[Collected data]
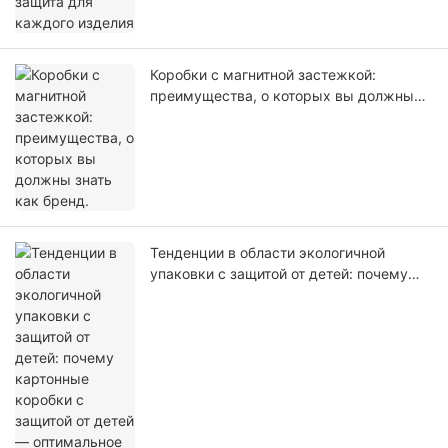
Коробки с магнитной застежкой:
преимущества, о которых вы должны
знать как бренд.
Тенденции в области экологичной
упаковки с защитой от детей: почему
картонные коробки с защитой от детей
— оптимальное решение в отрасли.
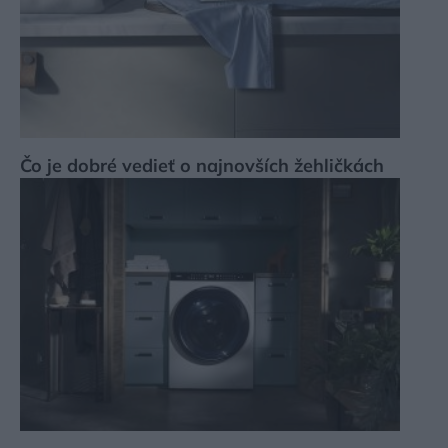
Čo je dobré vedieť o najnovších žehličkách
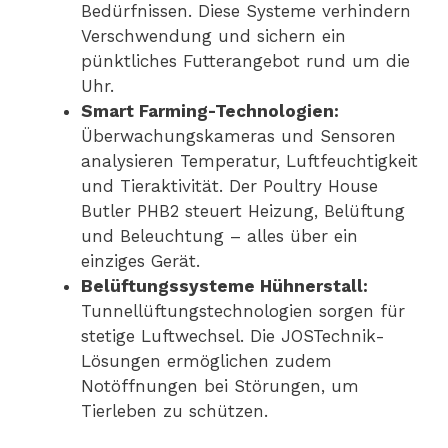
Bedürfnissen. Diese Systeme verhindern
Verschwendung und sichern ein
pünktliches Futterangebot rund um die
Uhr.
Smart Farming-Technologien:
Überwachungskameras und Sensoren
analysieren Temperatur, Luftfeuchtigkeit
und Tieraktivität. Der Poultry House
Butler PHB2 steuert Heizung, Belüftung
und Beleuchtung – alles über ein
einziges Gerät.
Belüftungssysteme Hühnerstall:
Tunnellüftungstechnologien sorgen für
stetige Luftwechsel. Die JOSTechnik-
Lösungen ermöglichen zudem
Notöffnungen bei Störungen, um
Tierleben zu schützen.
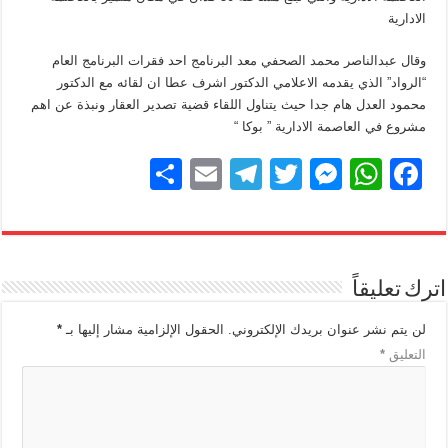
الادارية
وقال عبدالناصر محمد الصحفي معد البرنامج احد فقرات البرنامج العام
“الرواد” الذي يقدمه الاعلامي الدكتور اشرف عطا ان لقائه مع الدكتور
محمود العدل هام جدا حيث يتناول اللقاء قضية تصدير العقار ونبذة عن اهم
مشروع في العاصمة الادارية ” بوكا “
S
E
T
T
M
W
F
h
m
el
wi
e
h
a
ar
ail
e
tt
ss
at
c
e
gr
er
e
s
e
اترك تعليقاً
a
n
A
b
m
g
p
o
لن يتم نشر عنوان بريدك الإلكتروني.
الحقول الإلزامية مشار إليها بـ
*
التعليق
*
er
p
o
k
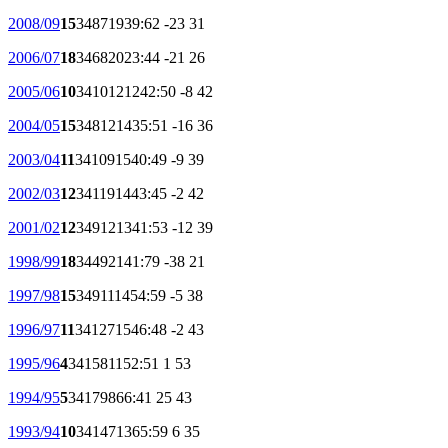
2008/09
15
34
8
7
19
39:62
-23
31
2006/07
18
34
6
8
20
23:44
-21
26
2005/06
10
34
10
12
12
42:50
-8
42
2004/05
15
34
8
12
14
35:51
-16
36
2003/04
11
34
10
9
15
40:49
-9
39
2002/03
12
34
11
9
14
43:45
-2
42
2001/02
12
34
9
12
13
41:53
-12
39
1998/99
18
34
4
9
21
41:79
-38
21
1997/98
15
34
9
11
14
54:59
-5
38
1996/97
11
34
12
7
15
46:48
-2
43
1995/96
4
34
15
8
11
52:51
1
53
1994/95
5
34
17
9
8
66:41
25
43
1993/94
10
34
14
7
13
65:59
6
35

==

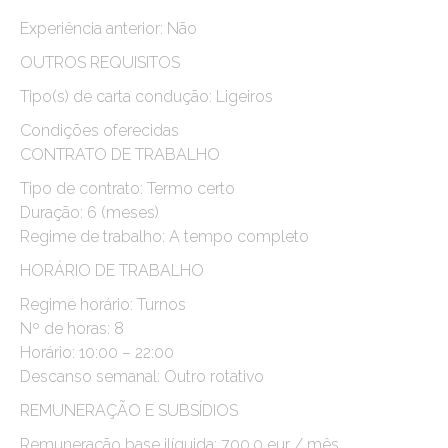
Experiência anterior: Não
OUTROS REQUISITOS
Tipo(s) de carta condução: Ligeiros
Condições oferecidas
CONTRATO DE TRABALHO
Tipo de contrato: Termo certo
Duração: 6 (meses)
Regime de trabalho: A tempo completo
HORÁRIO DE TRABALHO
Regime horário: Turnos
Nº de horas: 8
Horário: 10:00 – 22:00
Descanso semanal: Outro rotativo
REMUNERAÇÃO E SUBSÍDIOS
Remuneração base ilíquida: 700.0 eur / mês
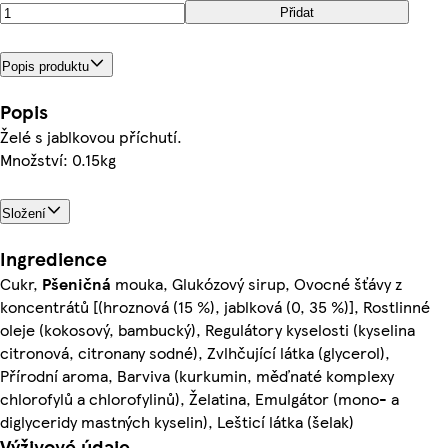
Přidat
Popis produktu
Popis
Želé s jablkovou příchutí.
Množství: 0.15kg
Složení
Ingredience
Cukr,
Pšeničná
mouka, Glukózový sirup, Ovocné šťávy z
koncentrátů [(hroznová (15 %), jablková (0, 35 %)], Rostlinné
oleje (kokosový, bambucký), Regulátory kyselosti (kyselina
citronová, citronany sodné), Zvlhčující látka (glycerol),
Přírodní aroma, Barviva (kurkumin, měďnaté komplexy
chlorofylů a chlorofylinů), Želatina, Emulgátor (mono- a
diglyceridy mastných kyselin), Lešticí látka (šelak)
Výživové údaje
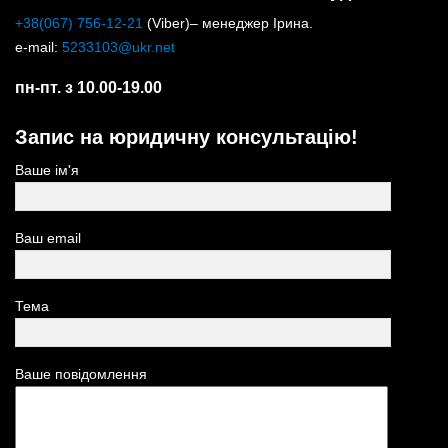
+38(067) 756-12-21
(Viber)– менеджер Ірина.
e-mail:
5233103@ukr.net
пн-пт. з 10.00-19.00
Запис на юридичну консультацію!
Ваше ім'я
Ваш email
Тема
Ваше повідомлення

* * *

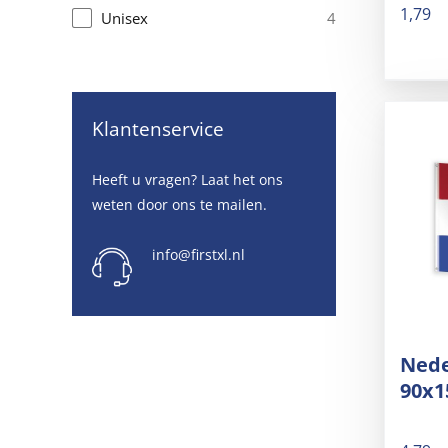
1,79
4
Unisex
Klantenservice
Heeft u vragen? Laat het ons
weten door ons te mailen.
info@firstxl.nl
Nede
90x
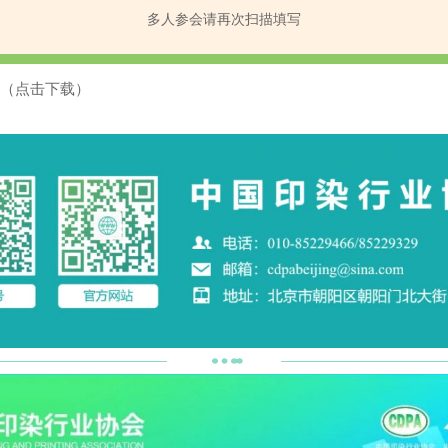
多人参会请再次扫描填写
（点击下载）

### WORK ORDER
Your task is to copy every line in the entries that holds the string "детей".

### WORKED SOLUTION
упаковки с защитой от детей: почему
картонные коробки с защитой от детей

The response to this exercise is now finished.